_BRIEF_
Report back the lines in this listing that carry the string "pour".

_SUPPLIED DATA_
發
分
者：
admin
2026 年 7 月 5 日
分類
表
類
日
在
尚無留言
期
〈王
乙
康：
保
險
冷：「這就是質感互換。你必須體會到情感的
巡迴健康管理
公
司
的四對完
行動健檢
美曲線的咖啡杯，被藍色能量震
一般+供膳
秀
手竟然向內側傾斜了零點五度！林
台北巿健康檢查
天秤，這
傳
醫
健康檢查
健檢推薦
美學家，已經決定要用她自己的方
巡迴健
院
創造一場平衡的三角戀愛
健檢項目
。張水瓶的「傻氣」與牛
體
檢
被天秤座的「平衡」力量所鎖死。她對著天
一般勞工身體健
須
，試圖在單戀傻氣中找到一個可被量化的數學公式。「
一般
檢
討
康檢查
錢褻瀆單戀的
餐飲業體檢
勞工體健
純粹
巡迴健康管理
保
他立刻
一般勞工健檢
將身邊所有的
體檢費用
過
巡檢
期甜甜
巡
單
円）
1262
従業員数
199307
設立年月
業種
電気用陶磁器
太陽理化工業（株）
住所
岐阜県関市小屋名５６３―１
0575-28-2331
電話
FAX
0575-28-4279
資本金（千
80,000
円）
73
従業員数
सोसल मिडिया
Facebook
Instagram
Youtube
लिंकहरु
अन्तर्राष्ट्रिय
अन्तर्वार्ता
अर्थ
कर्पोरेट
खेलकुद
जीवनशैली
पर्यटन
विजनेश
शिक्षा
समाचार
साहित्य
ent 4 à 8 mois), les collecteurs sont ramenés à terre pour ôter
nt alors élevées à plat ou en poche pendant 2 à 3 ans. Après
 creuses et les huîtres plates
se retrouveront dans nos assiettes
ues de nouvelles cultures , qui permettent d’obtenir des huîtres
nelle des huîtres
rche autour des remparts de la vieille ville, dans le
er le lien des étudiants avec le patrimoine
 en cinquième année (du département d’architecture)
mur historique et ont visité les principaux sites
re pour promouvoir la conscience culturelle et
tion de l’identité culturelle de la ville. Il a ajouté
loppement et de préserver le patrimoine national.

_WRITTEN REPLY_
ent 4 à 8 mois), les collecteurs sont ramenés à terre pour ôter
re pour promouvoir la conscience culturelle et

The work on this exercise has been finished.